Быть советским интеллигентом 30-х годов значило быть безусловно советским (преданным делу строительства социализма) и одновременно истинным интеллигентом (преданным делу сохранения культурного канона). Одна из причин, по которой Меромской удалось переехать в элитный дом на улице Горького, заключалась в том, что она жила с Пушкиным.
Это верно. Он всегда был со мной, всегда с ним сверяла свои ощущения, мнения, вкусы, т.е. спрашивала себя: а как бы он в данном случае решил, сказал, подумал, оценил, возразил и пр.
Помню, лет пять мне было, спросила папу:
— А мороженое при Пушкине было?
Мне важно было знать, имел ли он возможность, кушая его, получать такое же удовольствие, как я. Позже читала о нем все, что было написано и опубликовано.

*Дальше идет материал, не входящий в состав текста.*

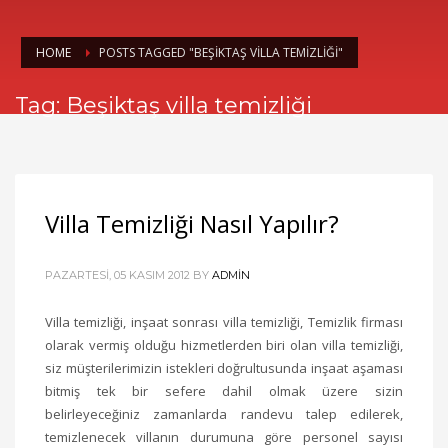
HOME
POSTS TAGGED "BEŞIKTAŞ VILLA TEMIZLIĞI"
Tag: Beşiktaş villa temizliği
Villa Temizliği Nasıl Yapılır?
PAZARTESI, 05 KASIM 2012
BY
ADMIN
Villa temizliği, inşaat sonrası villa temizliği, Temizlik firması
olarak vermiş olduğu hizmetlerden biri olan villa temizliği,
siz müşterilerimizin istekleri doğrultusunda inşaat aşaması
bitmiş tek bir sefere dahil olmak üzere sizin
belirleyeceğiniz zamanlarda randevu talep edilerek,
temizlenecek villanın durumuna göre personel sayısı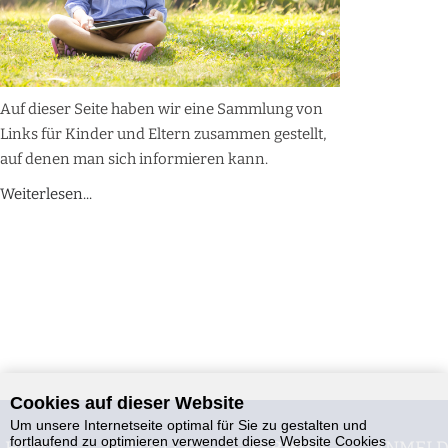
Auf dieser Seite haben wir eine Sammlung von
Links für Kinder und Eltern zusammen gestellt,
auf denen man sich informieren kann.
Weiterlesen...
Cookies auf dieser Website
Um unsere Internetseite optimal für Sie zu gestalten und
fortlaufend zu optimieren verwendet diese Website Cookies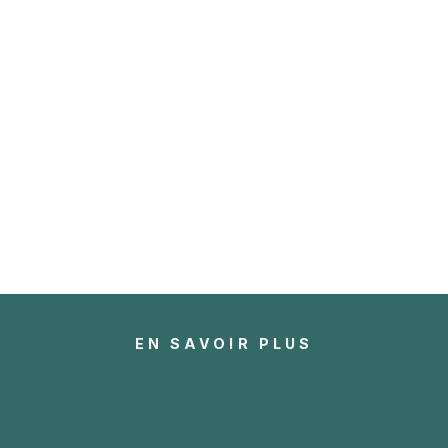
EN SAVOIR PLUS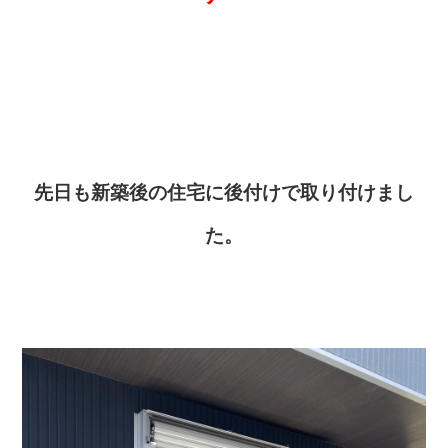
先日も新築後の住宅に後付けで取り付けまし
た。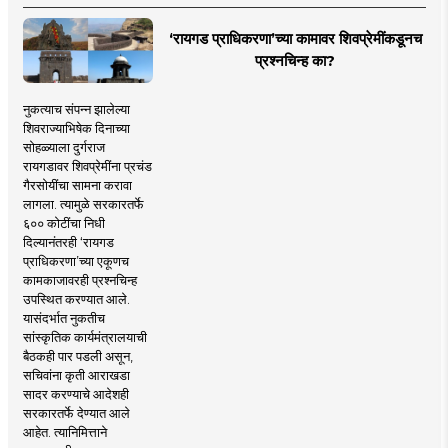
‘रायगड प्राधिकरणा’च्या कामावर शिवप्रेमींकडूनच
प्रश्नचिन्ह का?
नुकत्याच संपन्न झालेल्या
शिवराज्याभिषेक दिनाच्या
सोहळ्याला दुर्गराज
रायगडावर शिवप्रेमींना प्रचंड
गैरसोयींचा सामना करावा
लागला. त्यामुळे सरकारतर्फे
६०० कोटींचा निधी
दिल्यानंतरही ‘रायगड
प्राधिकरणा’च्या एकूणच
कामकाजावरही प्रश्नचिन्ह
उपस्थित करण्यात आले.
यासंदर्भात नुकतीच
सांस्कृतिक कार्यमंत्रालयाची
बैठकही पार पडली असून,
सचिवांना कृती आराखडा
सादर करण्याचे आदेशही
सरकारतर्फे देण्यात आले
आहेत. त्यानिमित्ताने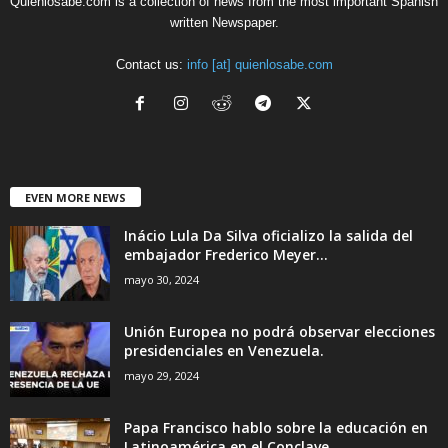
Quienlosabe.com is a collection of news from the most important Spanish
written Newspaper.
Contact us:
info [at] quienlosabe.com
EVEN MORE NEWS
Inácio Lula Da Silva oficializo la salida del
embajador Frederico Meyer...
mayo 30, 2024
Unión Europea no podrá observar elecciones
presidenciales en Venezuela.
mayo 29, 2024
Papa Francisco hablo sobre la educación en
Latinoamérica en el Conclave....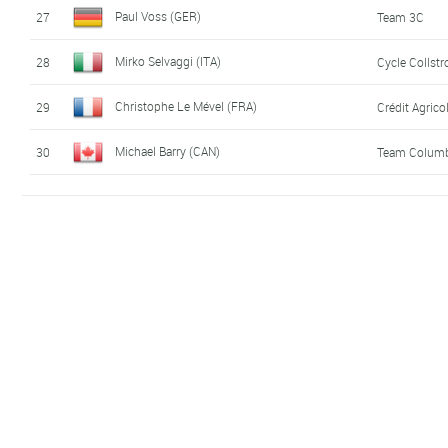
Paul Voss (GER)
27
Team 3C
Mirko Selvaggi (ITA)
28
Cycle Collstr
Christophe Le Mével (FRA)
29
Crédit Agrico
Michael Barry (CAN)
30
Team Columb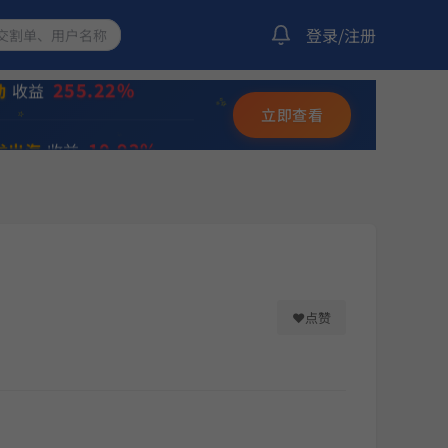
12.20%
选量化策略
收益
登录/注册
255.22%
动
收益
✨
立即查看
⭐
10.92%
龙出海
收益
💫
23.92%
化策略
收益
12.05%
收益
3%
❤
点赞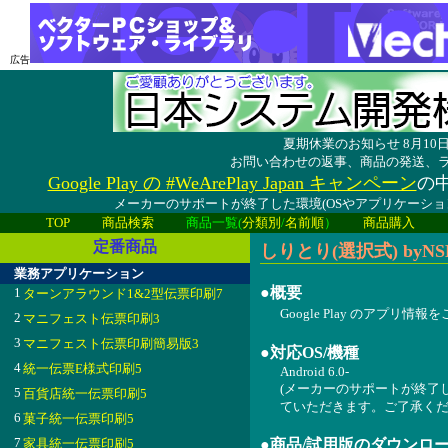
広告
夏期休業のお知らせ 8月1
お問い合わせの返事、商品の発送、
Google Play の #WeArePlay Japan キャンペーン
の中
メーカーのサポートが終了した環境(OSやアプリケーシ
TOP
商品検索
商品一覧(
分類別
/
名前順
）
商品購入
定番商品
しりとり(選択式) byNSDev
業務アプリケーション
●概要
1
ターンアラウンド1&2型伝票印刷7
Google Play のアプリ情
2
マニフェスト伝票印刷3
3
マニフェスト伝票印刷簡易版3
●対応OS/機種
4
統一伝票E様式印刷5
Android 6.0-
(メーカーのサポートが終了
5
百貨店統一伝票印刷5
ていただきます。ご了承くだ
6
菓子統一伝票印刷5
7
家具統一伝票印刷5
●商品/試用版のダウンロ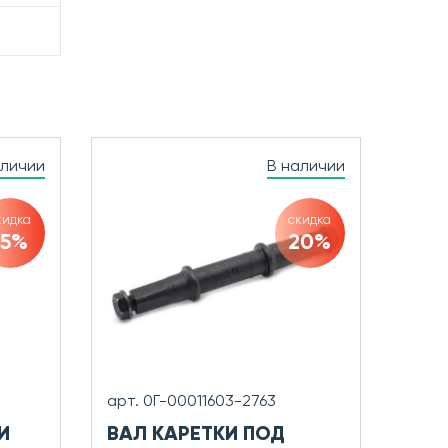
аличии
В наличии
кидка
скидка
15%
20%
арт. 0Г-00011603-2763
И
ВАЛ КАРЕТКИ ПОД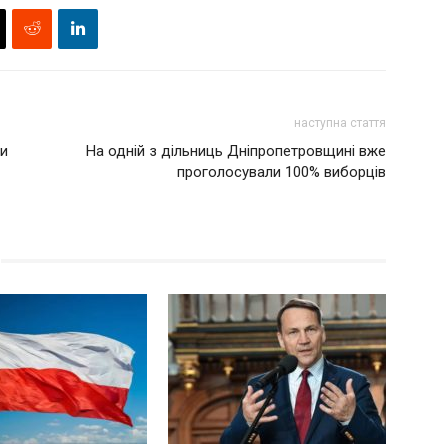
наступна стаття
ви
На одній з дільниць Дніпропетровщині вже
проголосували 100% виборців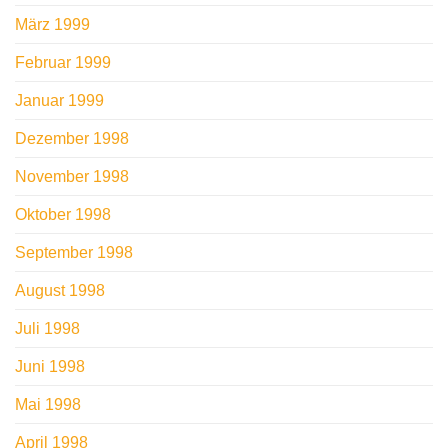
März 1999
Februar 1999
Januar 1999
Dezember 1998
November 1998
Oktober 1998
September 1998
August 1998
Juli 1998
Juni 1998
Mai 1998
April 1998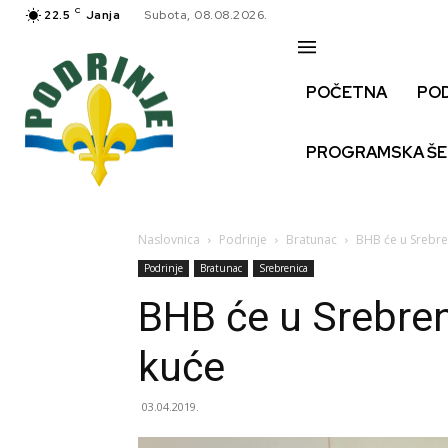
C
22.5
Janja
Subota, 08.08.2026.
POČETNA
PO
PROGRAMSKA Š
Naslovnica
Podrinje
Bratunac
BHB će u Srebren
Podrinje
Bratunac
Srebrenica
BHB će u Srebren
kuće
03.04.2019.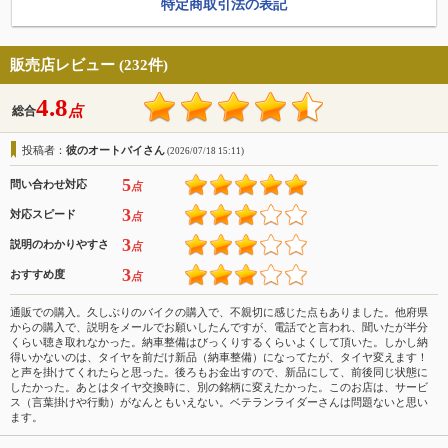
特定商取引法の表記
販売店レビュー (232件)
4.8
点
総合
投稿者：
彼のオートバイさん
(2026/07/18 15:11)
5
問い合わせ対応
点
3
対応スピード
点
3
説明のわかりやすさ
点
3
おすすめ度
点
通販での購入。久しぶりのバイクの購入で、不親切に感じた点もありました。他府県
からの購入で、説明をメールでお願いしたんですが、電話でと言われ、聞いたが半分
くらい聴き取れなかった。納車整備はびっくりするくらいよくして頂いた。しかし納
得いかないのは、タイヤを前だけ新品（納車整備）になってたが、タイヤ変えます！
と声を掛けてくれたらと思った。後ろもお金出すので、新品にして、前後同じ状態に
したかった。あとはタイヤ交換時に、別の銘柄に変えたかった。このお店は、サービ
ス（言葉掛けや行動）がなんともいえない。ベテランライダーさんは問題ないと思い
ます。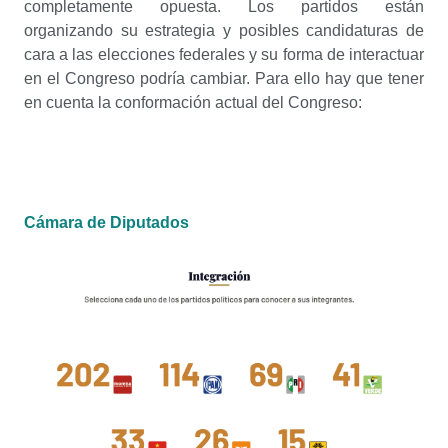
completamente opuesta. Los partidos están
organizando su estrategia y posibles candidaturas de
cara a las elecciones federales y su forma de interactuar
en el Congreso podría cambiar. Para ello hay que tener
en cuenta la conformación actual del Congreso:
Cámara de Diputados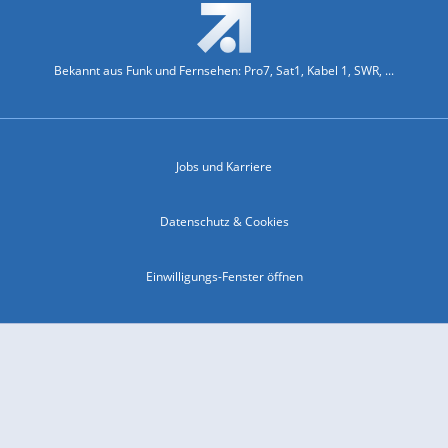
Bekannt aus Funk und Fernsehen: Pro7, Sat1, Kabel 1, SWR, ...
Jobs und Karriere
Datenschutz & Cookies
Einwilligungs-Fenster öffnen
Kontakt & Support
Impressum
Compliance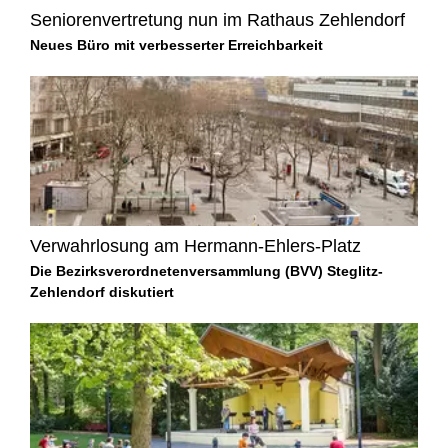
Seniorenvertretung nun im Rathaus Zehlendorf
Neues Büro mit verbesserter Erreichbarkeit
Verwahrlosung am Hermann-Ehlers-Platz
Die Bezirksverordnetenversammlung (BVV) Steglitz-
Zehlendorf diskutiert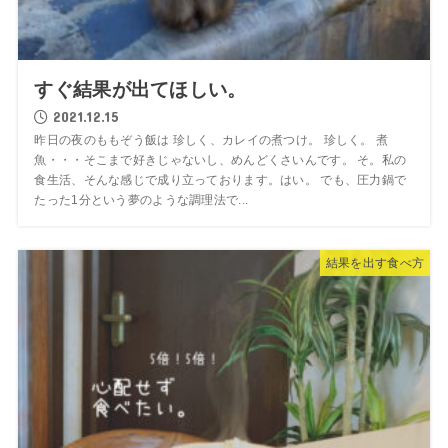
すぐ結果が出てほしい。
2021.12.15
昨日の夜のももぞう飯は 珍しく、カレイの煮つけ。 珍しく。 煮
魚・・・そこまで好きじゃないし、めんどくさいんです。 そ。私の
食生活、そんな感じで成り立っております。はい。 でも、圧力鍋で
たった1分という夢のような調理法で...
結果を出す食べ方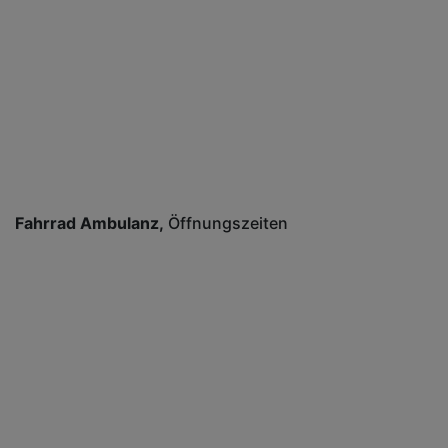
Fahrrad Ambulanz
Öffnungszeiten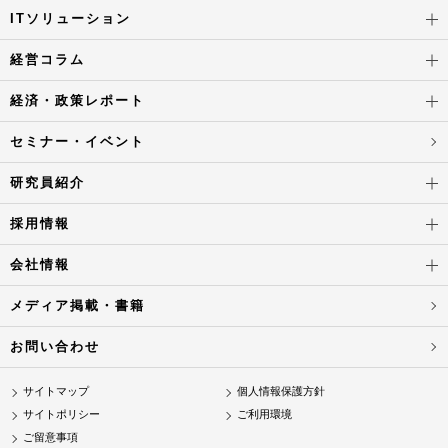
ITソリューション
経営コラム
経済・政策レポート
セミナー・イベント
研究員紹介
採用情報
会社情報
メディア掲載・書籍
お問い合わせ
サイトマップ
個人情報保護方針
サイトポリシー
ご利用環境
ご留意事項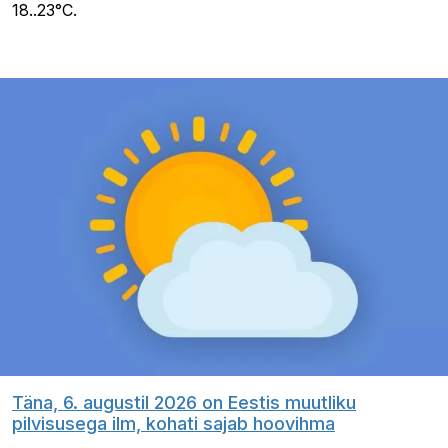
18..23°C.
Täna, 6. augustil 2026 on Eestis muutliku
pilvisusega ilm, kohati sajab hoovihma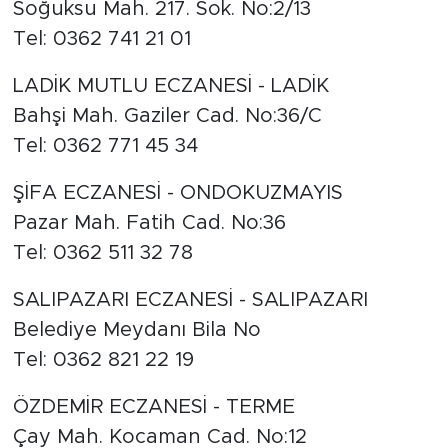
Soğuksu Mah. 217. Sok. No:2/13
Tel: 0362 741 21 01
LADİK MUTLU ECZANESİ - LADİK
Bahşi Mah. Gaziler Cad. No:36/C
Tel: 0362 771 45 34
ŞİFA ECZANESİ - ONDOKUZMAYIS
Pazar Mah. Fatih Cad. No:36
Tel: 0362 511 32 78
SALIPAZARI ECZANESİ - SALIPAZARI
Belediye Meydanı Bila No
Tel: 0362 821 22 19
ÖZDEMİR ECZANESİ - TERME
Çay Mah. Kocaman Cad. No:12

Знала в Москве все дома, где он жил, где останавливался, где жили его друзья, и, конечно, знаменитую церковь, где венчался.
Будучи в Ленинграде, ни разу не упускала случая побывать на его последней квартире на Мойке, в районе Черной речки, где стрелялся, в церкви, где отпевали. Воспринимала город его глазами. Ездила в Царское Село, где он учился в лицее. Думала о его «Цыганах», разъезжая по Бессарабии. А Михайловское с Тригорским! Уж там я отводила душу, бродя по парку. И в Крыму смотрела на море его глазами.